IndependentWHO – Santé et Nucléaire

«L’Organisation Mondiale de la Santé (OMS) ne remplit pas sa mission de protection des populations victimes des contaminations radioactives.»

14 - juin - 2012

Paul Jobin, qui suit les travailleurs de la centrale nucléaire de Fukushima, analyse le déni gouvernemental concernant les conséquences sanitaires de leur travail et, plus largement, les effets à long terme de la catastrophe. Cette censure est cependant battue en brèche par les mobilisations sociales qui passent notamment par internet.

Le 12 avril 2011, le gouvernement japonais annonça que l’accident nucléaire de Fukushima, survenu un mois auparavant, avait atteint le niveau 7, le plus haut niveau de l’échelle INES (International nuclear event scale). Seule la catastrophe de Chernobyl avait eu le même niveau de gravité. Depuis, la transparence de l’information et les mesures de radioprotection prises par le gouvernement japonais et l’entreprise Tepco ont régulièrement été mises en cause, non seulement par les médias et le monde associatif, mais même par des experts proches du pouvoir.
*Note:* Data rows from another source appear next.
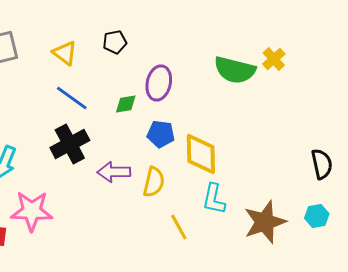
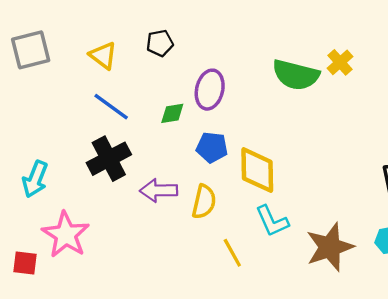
cyan L-shape: (214, 199) -> (272, 221), turned -36
pink star: (32, 211) -> (66, 235), turned 30

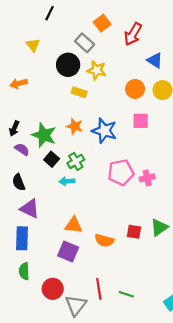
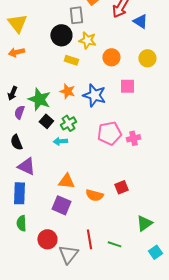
gray rectangle: (85, 43) -> (76, 15), turned 42
yellow triangle: (33, 45) -> (17, 23), moved, size x1.5
blue triangle: (155, 60) -> (140, 21), moved
orange circle: (135, 89) -> (111, 57), moved
purple semicircle: (22, 149) -> (19, 112), turned -104
green triangle: (159, 227) -> (144, 223), moved
red square: (134, 232) -> (121, 187), turned -32

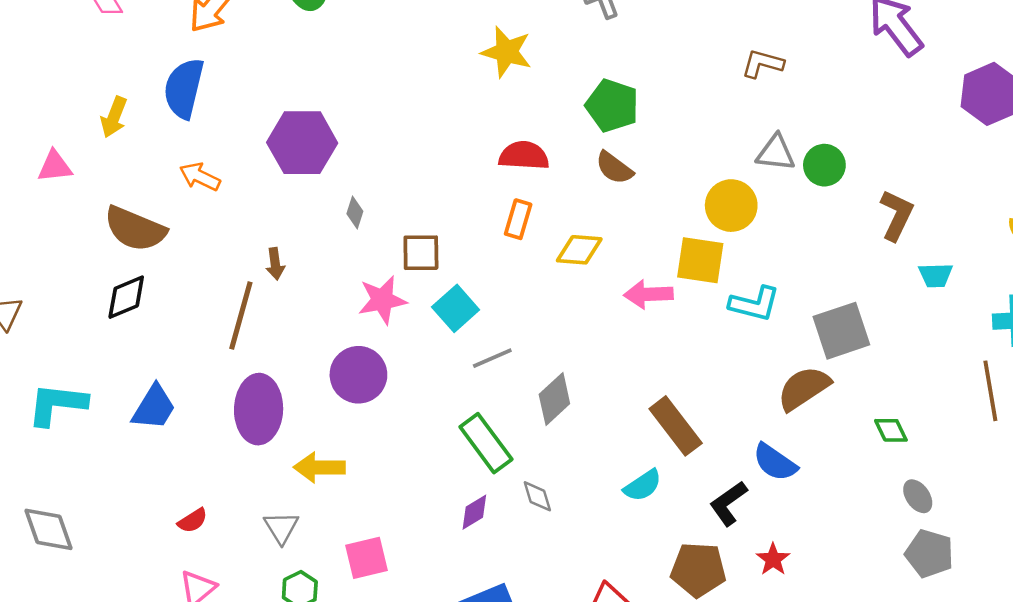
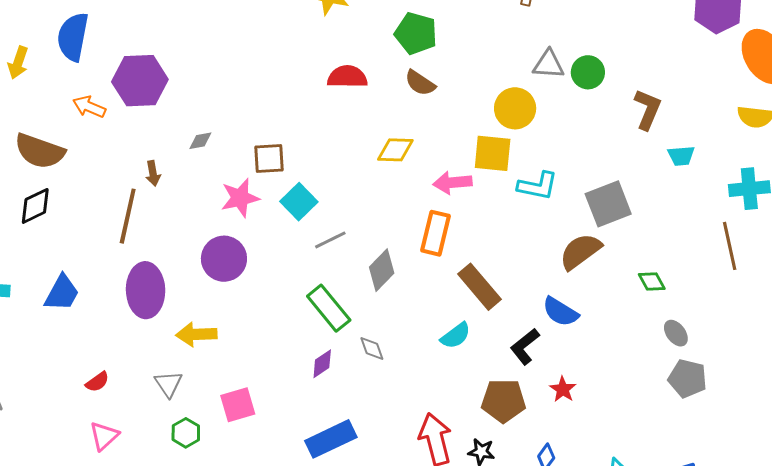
purple hexagon: (302, 143) -> (140, 81), moved
gray diamond: (355, 212) -> (200, 141), moved, turned 65
orange rectangle: (518, 219) -> (435, 233), moved, size x1.4

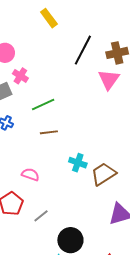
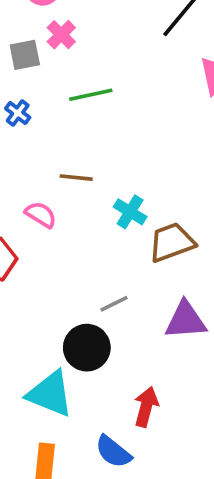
brown line: (49, 132) -> (76, 178), moved
gray line: (41, 216) -> (114, 304), moved

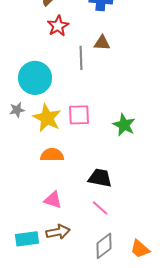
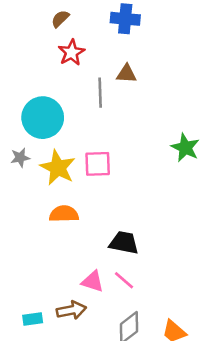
green star: (124, 125) -> (185, 148), moved
pink triangle: (53, 200) -> (93, 281), moved
cyan rectangle: (27, 239) -> (33, 319), size x0.7

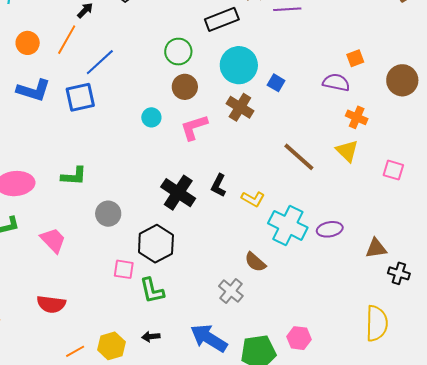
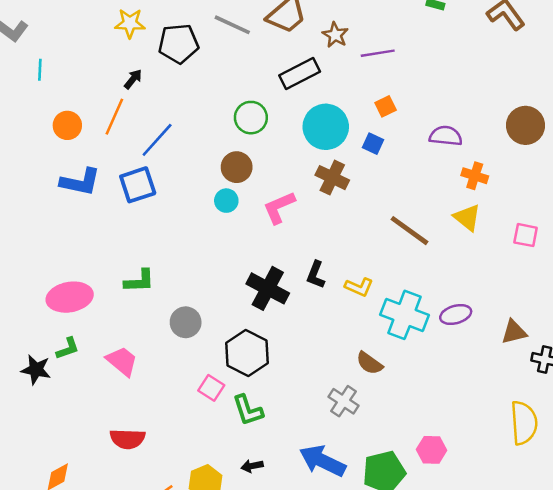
orange square: (355, 58) -> (386, 106), moved
brown circle: (185, 87) -> (237, 167), moved
pink square: (124, 269) -> (211, 388), turned 30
Le sociologue Paul Jobin nous montre à quel point les normes d’exposition qui sont appliquées aux travailleurs de la centrale nucléaire et aux populations civiles des régions contaminées et qui sont affichées comme répondant au leitmotiv de la radioprotection, le principe ALARA (“As Low As Reasonably Achievable”), relèvent finalement de logiques avant tout politiques et économiques et n’ont pas de véritables fondements épidémiologiques. Dans les premiers jours de la catastrophe nucléaire, le 14 mars 2011, le ministère de la Santé et du travail (Kōsei rōdōshō) annonçait ainsi que les maximales d’exposition pour les travailleurs étaient relevées à 250 millisieverts par an, au lieu de 20 à 50 mSv en temps ordinaire. Les doses maximum d’exposition envisageables pour les écoliers de Fukushima provoquèrent en outre la colère des habitants et des enseignants et la démission fracassante de Kosako Toshiso membre d’un comité consultatif pour le ministère des Sciences et de l’éducation. Il est, de plus, aujourd’hui très difficile de mesurer ce que sera l’impact sanitaire d’une catastrophe qui est loin d’être terminée, tant les études existantes, et dont les plus connues ont été menées sur les victimes des bombardements atomiques de Hiroshima et Nagasaki, sont l’objet de controverses. Les difficultés de la radioprotection et le fait que l’on sache aujourd’hui que l’on est passé très près d’une catastrophe qui aurait pu être d’une dimension encore plus considérable, sans les efforts héroïques et les sacrifices des travailleurs de la centrale aidés des pompiers et des soldats des forces d’autodéfense (armée japonaise), rendent très présomptueuse l’idée même d’une gestion du risque dans le domaine nucléaire.

Paul Jobin

Quel est le bilan de la catastrophe de Fukushima ?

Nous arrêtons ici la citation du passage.